* **WHAT TO PRODUCE**
When a line in the entries contains the word "Watch", copy that line in full.
────────
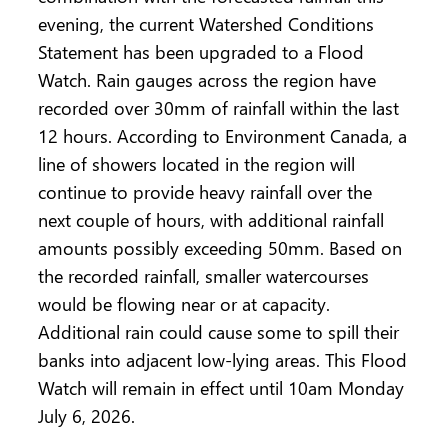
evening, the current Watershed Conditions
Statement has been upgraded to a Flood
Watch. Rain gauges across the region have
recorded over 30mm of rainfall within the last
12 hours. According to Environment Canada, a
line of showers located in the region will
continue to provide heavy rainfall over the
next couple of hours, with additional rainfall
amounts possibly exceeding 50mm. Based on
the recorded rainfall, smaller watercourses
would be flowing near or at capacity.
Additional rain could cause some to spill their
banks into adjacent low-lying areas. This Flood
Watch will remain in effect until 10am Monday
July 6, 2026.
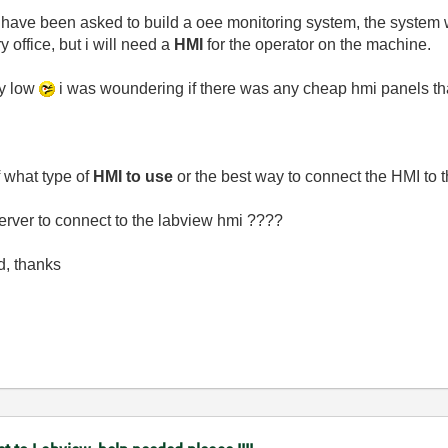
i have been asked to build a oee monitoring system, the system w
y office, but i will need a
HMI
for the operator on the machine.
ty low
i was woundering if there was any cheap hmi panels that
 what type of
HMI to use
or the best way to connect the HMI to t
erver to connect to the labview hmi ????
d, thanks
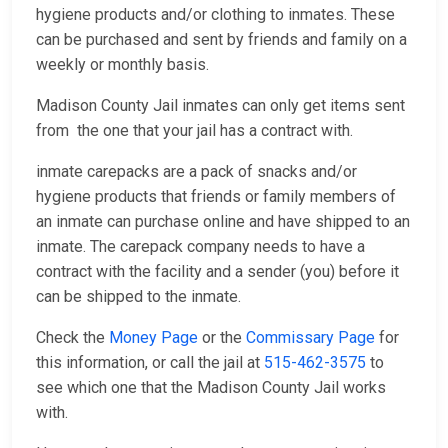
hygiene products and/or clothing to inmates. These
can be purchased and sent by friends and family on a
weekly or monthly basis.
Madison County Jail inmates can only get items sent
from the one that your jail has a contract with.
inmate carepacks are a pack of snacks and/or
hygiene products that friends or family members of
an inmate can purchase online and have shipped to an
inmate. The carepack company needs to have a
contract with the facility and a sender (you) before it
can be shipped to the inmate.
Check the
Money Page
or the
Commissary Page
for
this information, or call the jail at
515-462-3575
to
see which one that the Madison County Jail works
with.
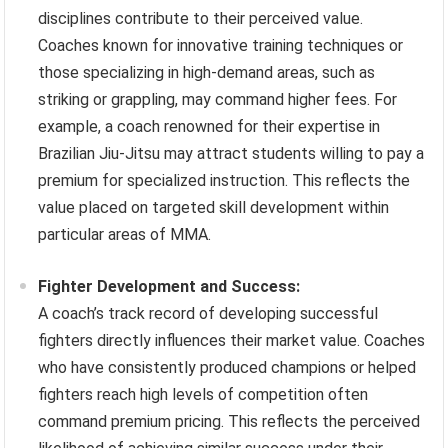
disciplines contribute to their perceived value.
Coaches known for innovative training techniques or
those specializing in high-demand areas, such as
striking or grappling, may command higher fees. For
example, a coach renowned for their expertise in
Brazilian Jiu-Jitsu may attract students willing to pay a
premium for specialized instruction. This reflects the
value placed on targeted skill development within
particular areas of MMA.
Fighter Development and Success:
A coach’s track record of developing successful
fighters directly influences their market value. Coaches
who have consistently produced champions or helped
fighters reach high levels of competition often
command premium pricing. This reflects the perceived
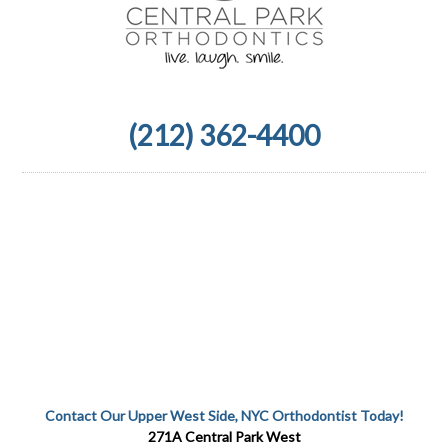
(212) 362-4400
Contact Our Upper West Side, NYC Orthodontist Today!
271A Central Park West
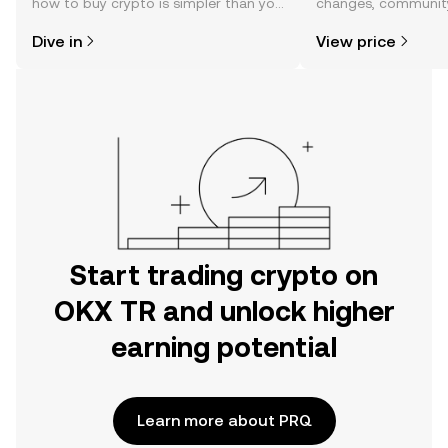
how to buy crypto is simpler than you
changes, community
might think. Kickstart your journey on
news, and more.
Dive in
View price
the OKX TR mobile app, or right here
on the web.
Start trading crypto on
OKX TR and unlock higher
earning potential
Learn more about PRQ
────────
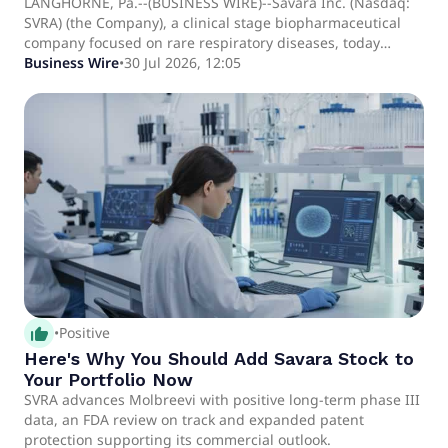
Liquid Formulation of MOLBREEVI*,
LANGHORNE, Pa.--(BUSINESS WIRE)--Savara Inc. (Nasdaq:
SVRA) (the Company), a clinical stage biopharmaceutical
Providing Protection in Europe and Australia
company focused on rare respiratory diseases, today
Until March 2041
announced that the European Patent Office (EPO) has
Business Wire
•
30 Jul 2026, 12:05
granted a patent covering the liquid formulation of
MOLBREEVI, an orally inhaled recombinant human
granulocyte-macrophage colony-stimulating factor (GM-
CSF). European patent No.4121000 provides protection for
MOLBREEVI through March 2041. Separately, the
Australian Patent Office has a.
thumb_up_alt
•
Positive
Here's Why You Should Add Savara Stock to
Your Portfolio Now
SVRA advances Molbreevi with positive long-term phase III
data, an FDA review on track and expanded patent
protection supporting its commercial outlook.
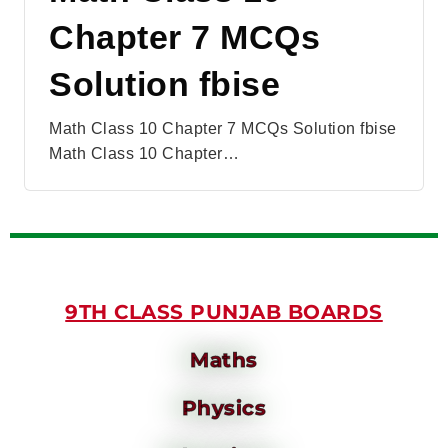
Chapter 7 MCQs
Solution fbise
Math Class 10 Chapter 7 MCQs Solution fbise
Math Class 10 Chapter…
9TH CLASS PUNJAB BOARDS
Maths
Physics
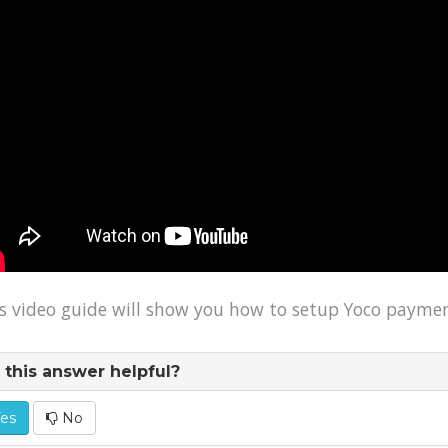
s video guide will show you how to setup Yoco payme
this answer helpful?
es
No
────────
* **SOLUTION TO THIS TASK**
Watch. Rain gauges across the region have
Watch will remain in effect until 10am Monday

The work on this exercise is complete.